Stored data
####
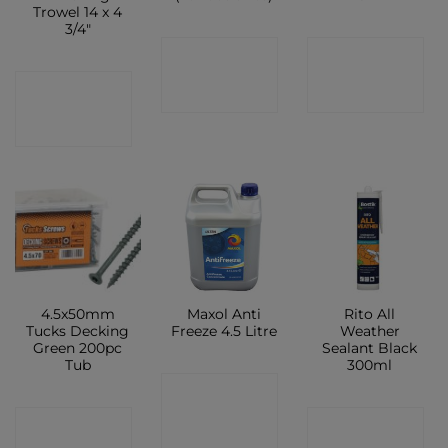
Trowel 14 x 4
3/4″
CONTACT
CONTACT
CONTACT
SHOP
SHOP
SHOP
4.5x50mm
Maxol Anti
Rito All
Tucks Decking
Freeze 4.5 Litre
Weather
Green 200pc
Sealant Black
Tub
300ml
CONTACT
CONTACT
CONTACT
SHOP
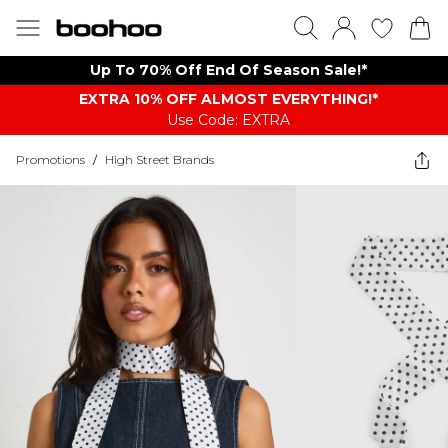
Up To 70% Off End Of Season Sale!*
EXTRA 10% OFF ALMOST EVERYTHING​​​!*
Use Code: EXTRA
Promotions
/
High Street Brands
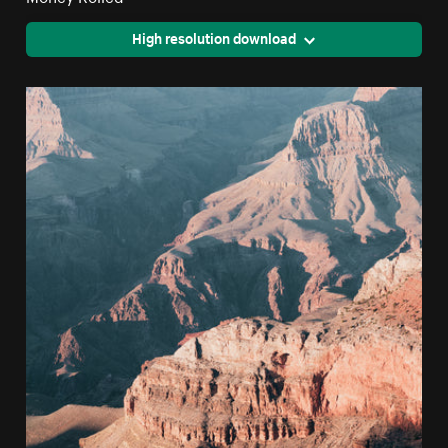
High resolution download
####
Exercise instructions
Would you tally the lines above holding "High" and reply with the total alone?

Written solution
2